One easy way is to let LTspice do the grunt work for you,

and here's the circuit list:

Version 4
SHEET 1 880 680
WIRE 320 -112 224 -112
WIRE 448 -112 384 -112
WIRE 272 -16 96 -16
WIRE 320 -16 272 -16
WIRE 448 -16 448 -112
WIRE 448 -16 384 -16
WIRE 448 16 448 -16
WIRE 96 128 96 -16
WIRE 448 128 448 96
WIRE 272 240 272 -16
WIRE 320 240 272 240
WIRE 448 240 448 192
WIRE 448 240 384 240
WIRE 96 336 96 208
WIRE 224 336 224 -112
WIRE 224 336 96 336
WIRE 320 336 224 336
WIRE 448 336 448 240
WIRE 448 336 384 336
WIRE 448 384 448 336
FLAG 448 384 0
SYMBOL voltage 96 112 R0
WINDOW 3 24 96 Invisible 2
WINDOW 123 0 0 Left 2
WINDOW 39 0 0 Left 2
SYMATTR InstName V1
SYMATTR Value SINE(0 707 60)
SYMBOL cap 432 128 R0
SYMATTR InstName C1
SYMATTR Value 3440µ
SYMBOL diode 320 -96 R270
WINDOW 0 32 32 VTop 2
WINDOW 3 0 32 VBottom 2
SYMATTR InstName D1
SYMATTR Value RFN5TF8S
SYMBOL res 432 0 R0
SYMATTR InstName R2
SYMATTR Value 1000
SYMBOL diode 320 0 R270
WINDOW 0 32 32 VTop 2
WINDOW 3 0 32 VBottom 2
SYMATTR InstName D2
SYMATTR Value RFN5TF8S
SYMBOL diode 384 256 M270
WINDOW 0 32 32 VTop 2
WINDOW 3 0 32 VBottom 2
SYMATTR InstName D3
SYMATTR Value RFN5TF8S
SYMBOL diode 384 352 M270
WINDOW 0 32 32 VTop 2
WINDOW 3 0 32 VBottom 2
SYMATTR InstName D4
SYMATTR Value RFN5TF8S
TEXT 414 408 Left 2 !.tran 180


Use 3 or more 150W halogen tubes in series as charging R's and ensure Cap charging current is not exceeded. This will give the fastest charging rate.

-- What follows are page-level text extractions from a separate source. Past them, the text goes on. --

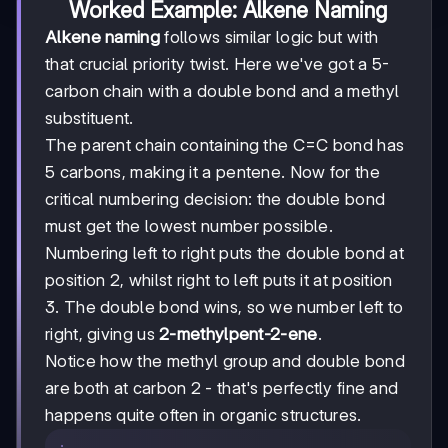
Worked Example: Alkene Naming
Alkene naming
follows similar logic but with
that crucial priority twist. Here we've got a 5-
carbon chain with a double bond and a methyl
substituent.
The parent chain containing the C=C bond has
5 carbons, making it a pentene. Now for the
critical numbering decision: the double bond
must get the lowest number possible.
Numbering left to right puts the double bond at
position 2, whilst right to left puts it at position
3. The double bond wins, so we number left to
right, giving us
2-methylpent-2-ene
.
Notice how the methyl group and double bond
are both at carbon 2 - that's perfectly fine and
happens quite often in organic structures.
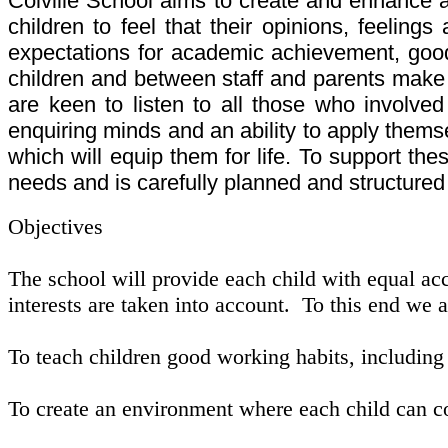
Colville School aims to create and enhance 
children to feel that their opinions, feeling
expectations for academic achievement, good 
children and between staff and parents make a 
are keen to listen to all those who involved
enquiring minds and an ability to apply thems
which will equip them for life. To support th
needs and is carefully planned and structured
Objectives
The school will provide each child with equal acce
interests are taken into account. To this end we 
To teach children good working habits, including 
To create an environment where each child can con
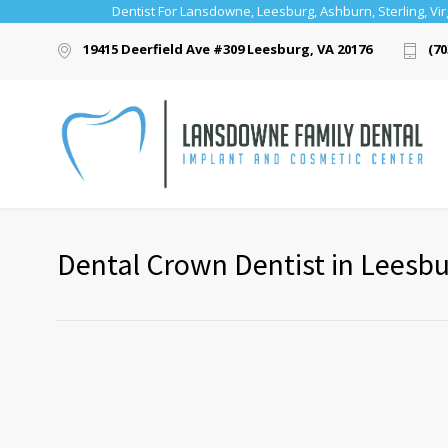
Dentist For Lansdowne, Leesburg, Ashburn, Sterling, Vir
19415 Deerfield Ave #309 Leesburg, VA 20176
(70
Dental Crown Dentist in Leesb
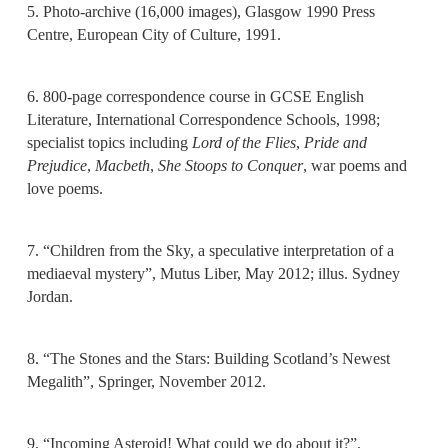
5. Photo-archive (16,000 images), Glasgow 1990 Press
Centre, European City of Culture, 1991.
6. 800-page correspondence course in GCSE English
Literature, International Correspondence Schools, 1998;
specialist topics including
Lord of the Flies
,
Pride and
Prejudice
,
Macbeth
,
She Stoops to Conquer
, war poems and
love poems.
7. “Children from the Sky, a speculative interpretation of a
mediaeval mystery”, Mutus Liber, May 2012; illus. Sydney
Jordan.
8. “The Stones and the Stars: Building Scotland’s Newest
Megalith”, Springer, November 2012.
9. “Incoming Asteroid! What could we do about it?”,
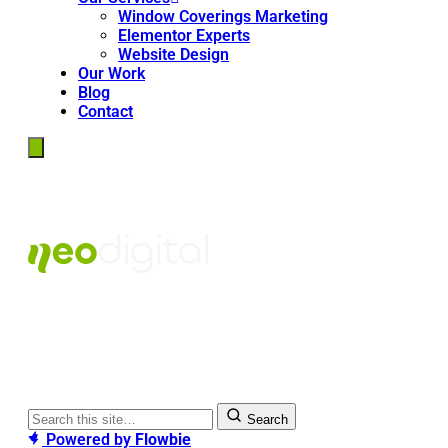
Window Coverings Marketing
Elementor Experts
Website Design
Our Work
Blog
Contact
Search
Powered by
Flowbie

The cold resistance will be 1/10 of hot.

If too much current for your powersupply reduce the bulb wattage.

3300mF 600V caps can handle 10Arms ripple current.

• Cap ripple current is equiv to filtering a 5000W at 500V so three 150 W halogen lamps in series is a simple solution that will be easy to charge up in a few seconds or less and not stress the bulbs too much unless you plan on doing this forever, then use more bulbs in series in fuseholders. They can easily handle heat.